Ahmen Sie die Liebe der Deutschen für kandierte … und bald halbkandierte Früchte nach!

Als große Fruchtliebhaber haben die Deutschen kandierte Früchte (Orangeat) sehr schnell verwendet, um den Geschmack ihres traditionellen Gebäcks zu heben. Kandierte Früchte findet man so gut wie in allen Spezialitäten, sie sind in den Teigen oder im Dekor verarbeitet.

 

Das Halbkandierte von Les vergers Boiron geht einen neuen Weg und bietet einen intensiveren Geschmack, der der frischen Frucht noch näher kommt.

Mit dem Halbkandierten können ebenfalls zartere Backwerke kreiert werden, da die halbkandierten Früchte mehr Feuchtigkeit besitzen.

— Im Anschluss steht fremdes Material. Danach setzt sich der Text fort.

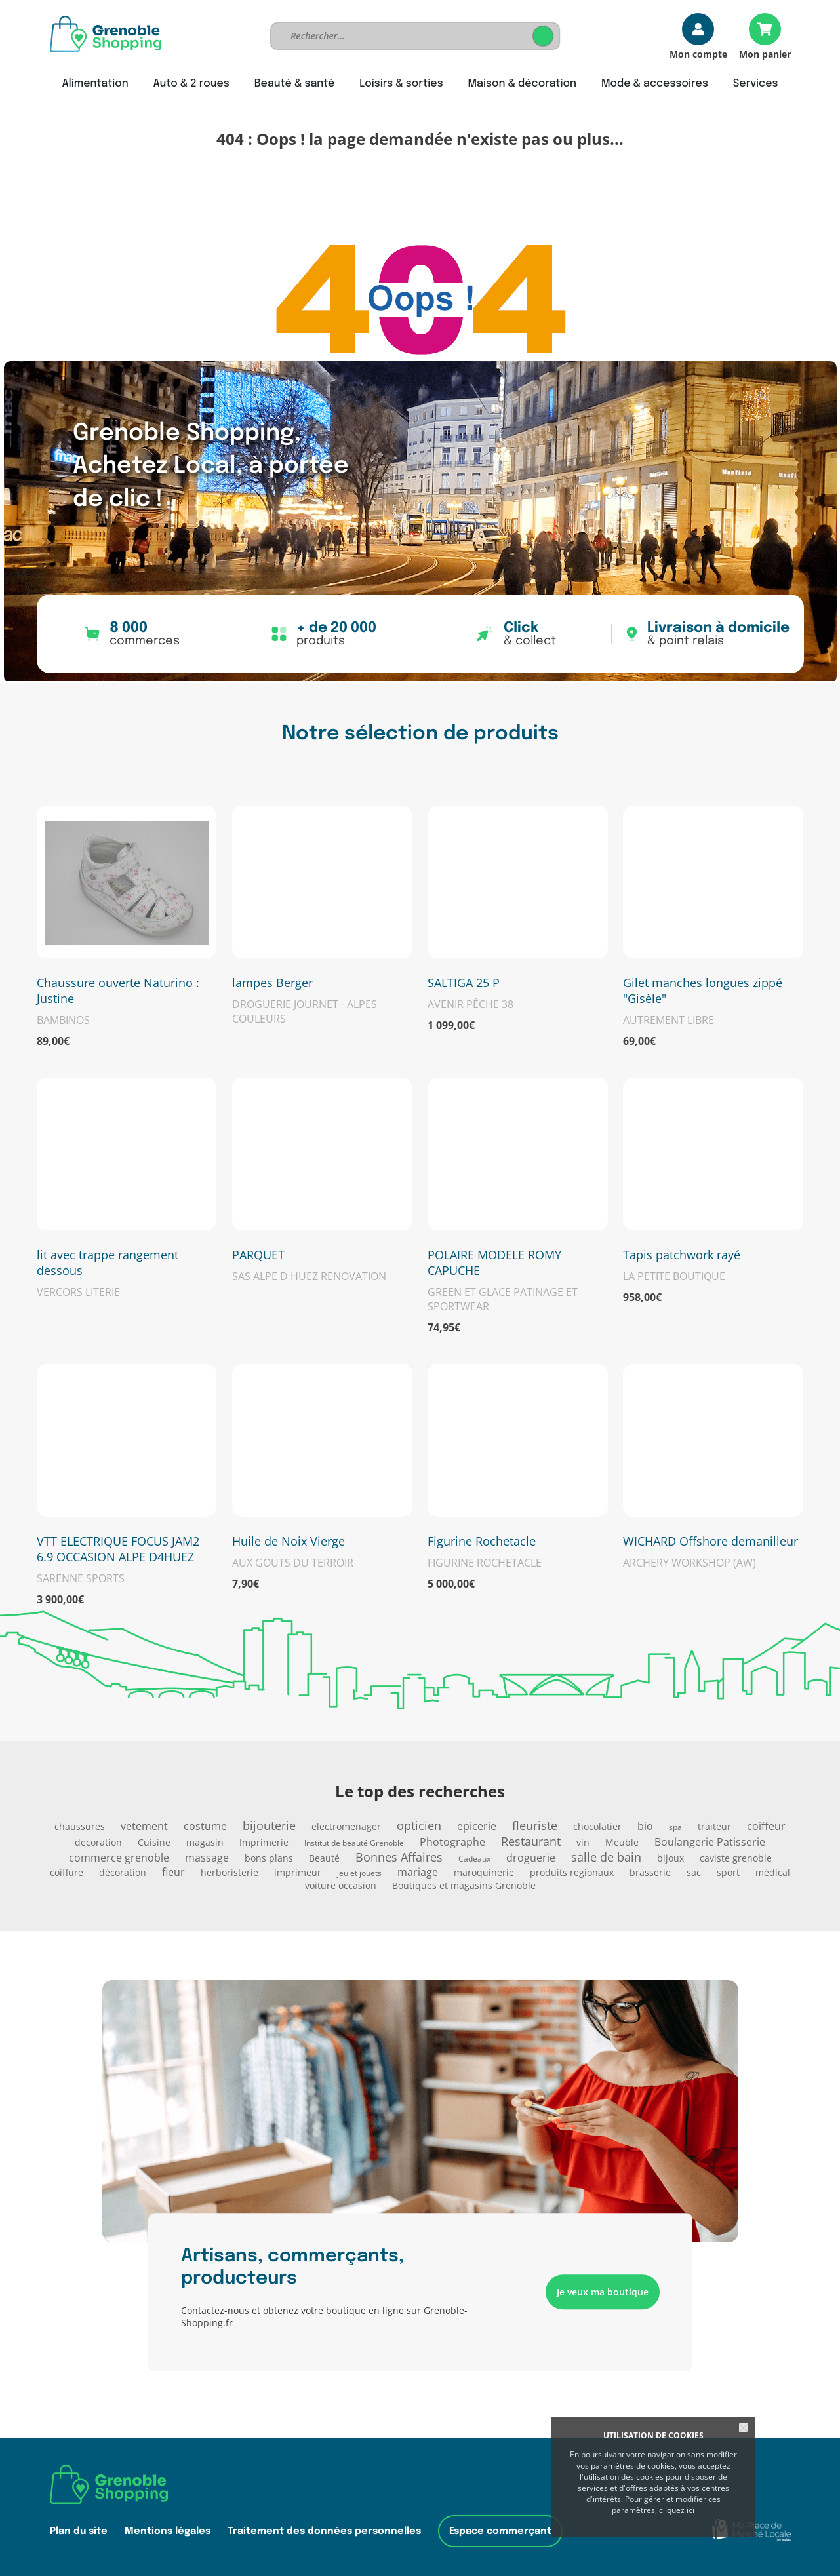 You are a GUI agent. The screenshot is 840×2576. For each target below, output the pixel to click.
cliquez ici (676, 2510)
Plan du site (79, 2531)
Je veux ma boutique (603, 2292)
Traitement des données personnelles (324, 2531)
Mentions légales (167, 2531)
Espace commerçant (500, 2531)
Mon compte (698, 53)
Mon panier (765, 53) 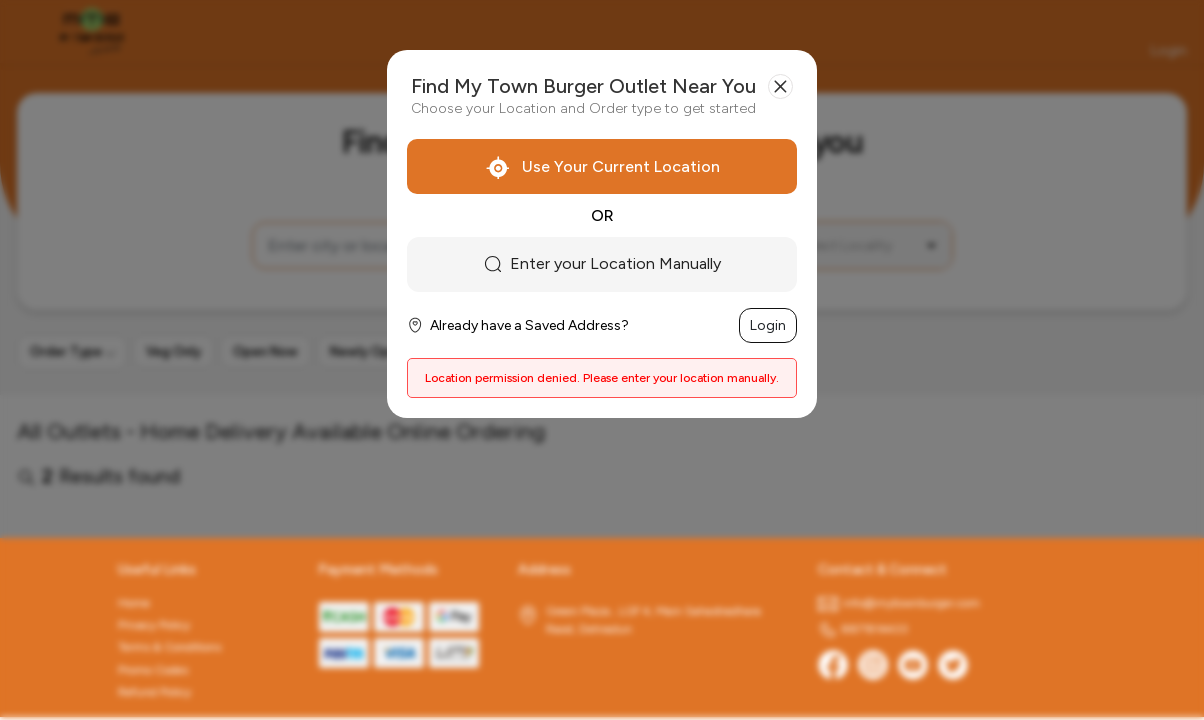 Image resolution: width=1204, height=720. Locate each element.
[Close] (780, 86)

Außerdem enthalten sie weniger Zucker. Die Backwerke bewahren ihre Textur und der Teig muss nicht über Monate reifen, wie es bei den deutschen Reisekuchen, zum Beispiel beim Stollen, der Fall ist.

„Halbkandiertes eignet sich auch perfekt für Brotbäcker“, fügt Jean-Christophe Duc hinzu, der in ihm ein gutes Mittel sieht, um das Bäckereiangebot vielfältiger zu gestalten. In Deutschland, aber warum nicht auch in Frankreich, sind Milchbrötchen gute Kandidaten für diese „Zusammenführung“, genauso wie die Körnerbrote, Sonnenblumen- oder Kürbiskernbrote… „Ich habe mit einem Bauernbrot mit Erdbeere und halbkandierter Zitrone experimentiert. Die Farben waren super, der Geschmack ganz toll und obendrauf wurde der Charakter des frischen Brots respektiert“.

*in Deutschland beliebte Spezialitäten aus Österreich.